Abstract
Electroencephalography (EEG) is a non-invasive recording of the brain’s electrical activity. Due to its low cost, high temporal resolution, and noninvasive data collection, EEG has been widely used in various important applications and research areas. Among these, classifications of Motor Imagery (MI) EEG and Depression EEG are the two prominent research fields as they will significantly help improve the quality of life of millions of people worldwide. This thesis mainly focuses on improving the classification accuracy of MI-EEG and depression EEG using deep learning models.
To achieve this, an in-depth survey is conducted to evaluate and analyze the existing DL-based studies in MI-EEG classification. Apart from reproducing and objectively comparing the performance of current state-of-the-art deep learning models in MI-EEG classification, the survey also investigates the effectiveness of some key design factors in representative network architectures and identifies open issues in the field. A main open issue in MI-EEG classification is data distribution discrepancy between the training and test data, which often leads to poor model generalization. To address this issue, this thesis develops a novel parallel feature fusion multi-task learning model where MI-EEG classification and a related task (input reconstruction) are trained jointly to learn generalized feature representations. Through gate control modules, two separate task branches in the proposed model interact with each other, and ensure useful information is selectively transmitted between the two tasks. Experimental results demonstrate that the proposed model outperforms state-of-the-art models on two public MI-EEG datasets under most metrics, especially when the distribution discrepancy between training and test data is large, e.g., in cross-subject evaluation.
This thesis also focuses on the classification of depression EEG. A main issue in this task is data scarcity.

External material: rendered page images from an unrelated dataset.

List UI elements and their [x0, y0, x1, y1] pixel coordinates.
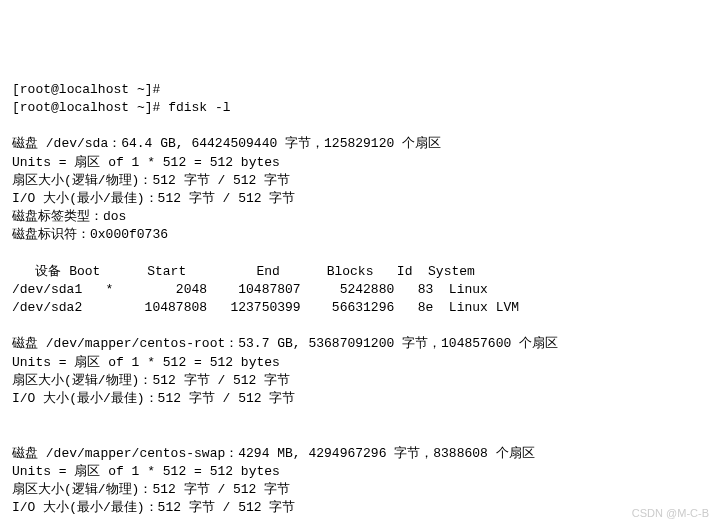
- disk-root-io-size: I/O 大小(最小/最佳)：512 字节 / 512 字节: [12, 391, 295, 406]
- disk-sda-units: Units = 扇区 of 1 * 512 = 512 bytes: [12, 155, 280, 170]
- command-text: fdisk -l: [168, 100, 230, 115]
- disk-swap-units: Units = 扇区 of 1 * 512 = 512 bytes: [12, 464, 280, 479]
- disk-sda-identifier: 磁盘标识符：0x000f0736: [12, 227, 168, 242]
- partition-table-row: /dev/sda2 10487808 123750399 56631296 8e…: [12, 300, 519, 315]
- prompt-line-empty: [root@localhost ~]#: [12, 82, 160, 97]
- watermark-text: CSDN @M-C-B: [632, 506, 709, 521]
- disk-sda-io-size: I/O 大小(最小/最佳)：512 字节 / 512 字节: [12, 191, 295, 206]
- prompt-line-command[interactable]: [root@localhost ~]# fdisk -l: [12, 100, 231, 115]
- partition-table-header: 设备 Boot Start End Blocks Id System: [12, 264, 475, 279]
- disk-sda-header: 磁盘 /dev/sda：64.4 GB, 64424509440 字节，1258…: [12, 136, 441, 151]
- partition-table-row: /dev/sda1 * 2048 10487807 5242880 83 Lin…: [12, 282, 488, 297]
- disk-sda-sector-size: 扇区大小(逻辑/物理)：512 字节 / 512 字节: [12, 173, 290, 188]
- disk-swap-header: 磁盘 /dev/mapper/centos-swap：4294 MB, 4294…: [12, 446, 535, 461]
- disk-sda-label-type: 磁盘标签类型：dos: [12, 209, 126, 224]
- disk-root-units: Units = 扇区 of 1 * 512 = 512 bytes: [12, 355, 280, 370]
- disk-swap-io-size: I/O 大小(最小/最佳)：512 字节 / 512 字节: [12, 500, 295, 515]
- disk-root-sector-size: 扇区大小(逻辑/物理)：512 字节 / 512 字节: [12, 373, 290, 388]
- disk-root-header: 磁盘 /dev/mapper/centos-root：53.7 GB, 5368…: [12, 336, 558, 351]
- disk-swap-sector-size: 扇区大小(逻辑/物理)：512 字节 / 512 字节: [12, 482, 290, 497]
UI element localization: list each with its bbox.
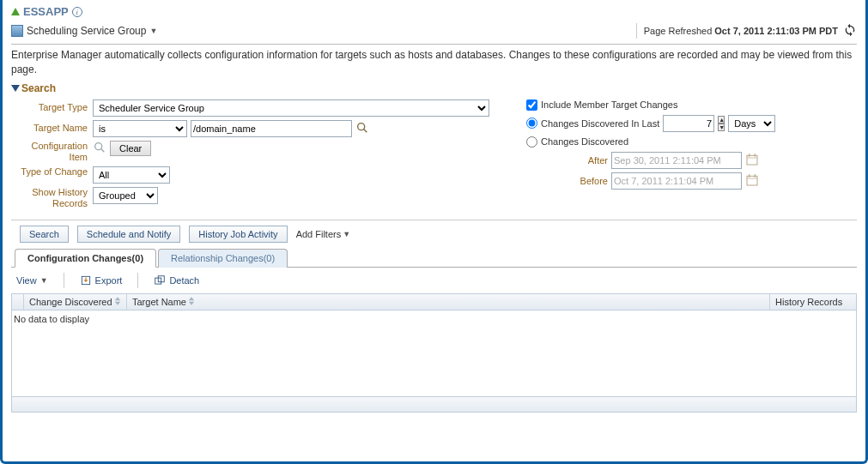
clear-button[interactable]: Clear	[110, 141, 151, 156]
sort-icon	[186, 297, 195, 307]
export-label: Export	[95, 275, 123, 286]
label-type-of-change: Type of Change	[11, 166, 93, 178]
info-icon[interactable]: i	[72, 7, 82, 17]
chevron-down-icon: ▼	[40, 276, 48, 285]
tab-configuration-changes[interactable]: Configuration Changes(0)	[15, 249, 156, 268]
col-target-name[interactable]: Target Name	[127, 294, 770, 310]
before-label: Before	[565, 176, 608, 186]
show-history-select[interactable]: Grouped	[93, 187, 158, 204]
tab-relationship-changes[interactable]: Relationship Changes(0)	[158, 249, 288, 268]
col-change-discovered[interactable]: Change Discovered	[24, 294, 127, 310]
detach-button[interactable]: Detach	[154, 274, 199, 286]
svg-line-3	[100, 148, 104, 152]
page-refresh-status: Page Refreshed Oct 7, 2011 2:11:03 PM PD…	[636, 23, 857, 39]
calendar-icon[interactable]	[745, 173, 759, 189]
svg-rect-6	[749, 154, 750, 156]
discovered-last-value[interactable]	[663, 115, 714, 132]
target-type-select[interactable]: Scheduler Service Group	[93, 99, 489, 117]
chevron-down-icon: ▼	[149, 27, 157, 35]
target-name-operator[interactable]: is	[93, 120, 187, 137]
svg-rect-11	[755, 174, 756, 177]
after-date-input	[611, 152, 742, 169]
label-target-type: Target Type	[11, 99, 93, 113]
group-icon	[11, 25, 23, 37]
search-section-toggle[interactable]: Search	[11, 82, 857, 94]
breadcrumb-label: Scheduling Service Group	[27, 25, 146, 37]
row-selector-header	[12, 294, 24, 310]
results-table: Change Discovered Target Name History Re…	[11, 293, 857, 413]
label-config-item: Configuration Item	[11, 141, 93, 163]
app-title[interactable]: ESSAPP	[23, 5, 69, 18]
include-member-label: Include Member Target Changes	[541, 99, 677, 110]
refresh-prefix: Page Refreshed	[644, 26, 713, 36]
svg-rect-10	[749, 174, 750, 177]
include-member-checkbox[interactable]	[526, 99, 537, 111]
discovered-range-label: Changes Discovered	[541, 136, 628, 147]
search-button[interactable]: Search	[20, 226, 69, 243]
calendar-icon[interactable]	[745, 153, 759, 168]
type-of-change-select[interactable]: All	[93, 166, 170, 184]
app-header: ESSAPP i	[11, 5, 857, 18]
number-spinner[interactable]: ▲▼	[718, 116, 725, 131]
svg-rect-8	[747, 176, 757, 185]
add-filters-menu[interactable]: Add Filters ▼	[296, 229, 351, 239]
discovered-last-unit[interactable]: Days	[728, 115, 775, 132]
breadcrumb-menu[interactable]: Scheduling Service Group ▼	[11, 25, 157, 37]
after-label: After	[565, 155, 608, 166]
export-button[interactable]: Export	[80, 274, 123, 286]
discovered-last-label: Changes Discovered In Last	[541, 118, 659, 129]
col-history-records[interactable]: History Records	[770, 294, 856, 310]
sort-icon	[112, 297, 121, 307]
reload-icon[interactable]	[843, 23, 857, 39]
config-item-search-icon[interactable]	[93, 141, 106, 156]
detach-label: Detach	[169, 275, 199, 286]
discovered-range-radio[interactable]	[526, 136, 537, 148]
search-title: Search	[21, 82, 56, 94]
view-menu[interactable]: View ▼	[16, 275, 48, 286]
discovered-last-radio[interactable]	[526, 118, 537, 129]
schedule-notify-button[interactable]: Schedule and Notify	[77, 226, 180, 243]
svg-rect-4	[747, 155, 757, 165]
svg-rect-7	[755, 154, 756, 156]
before-date-input	[611, 172, 742, 190]
search-icon[interactable]	[355, 121, 369, 136]
up-arrow-icon	[11, 8, 20, 15]
svg-line-1	[363, 129, 367, 132]
target-name-input[interactable]	[191, 120, 352, 137]
history-job-button[interactable]: History Job Activity	[189, 226, 287, 243]
label-target-name: Target Name	[11, 120, 93, 134]
label-show-history: Show History Records	[11, 187, 93, 209]
refresh-time: Oct 7, 2011 2:11:03 PM PDT	[714, 26, 838, 36]
table-empty-message: No data to display	[12, 310, 856, 328]
add-filters-label: Add Filters	[296, 229, 342, 239]
page-description: Enterprise Manager automatically collect…	[11, 48, 857, 77]
collapse-icon	[11, 85, 20, 92]
chevron-down-icon: ▼	[343, 230, 350, 238]
view-label: View	[16, 275, 37, 286]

To address this issue, this thesis proposes a novel heterogeneous few-shot learning framework where multiple heterogeneous depression EEG datasets can be effectively learned simultaneously. The proposed model consists of an Inference Network and a Prediction Network. The Inference Network learns generalized EEG features from support data and encodes corresponding label information. The Prediction Network classifies query data by utilizing the EEG features and label information learned from the Inference Network. Experimental results demonstrate the superior performance of the proposed model in depression EEG classification under several experimental conditions, especially when the amount of training data from the target dataset is limited. A channel occlusion-based interpretability analysis approach has also been developed and adopted to identify important brain regions from the proposed model. According to our experiments, the brain regions this approach identifies are consistent with some existing neuroscience research findings.
In conclusion, this thesis verifies effective multi-task learning can alleviate data distribution discrepancy by jointly learning on multiple related tasks to improve generalization, and sophisticated heterogeneous few-shot learning can alleviate data scarcity by effectively utilizing other heterogeneous datasets for training. Both of them illustrate their potential to break the current limits on EEG classification. In future, I will further explore which auxiliary tasks are the best for MTL and how to develop more effective models to learn heterogeneous data in EEG classification.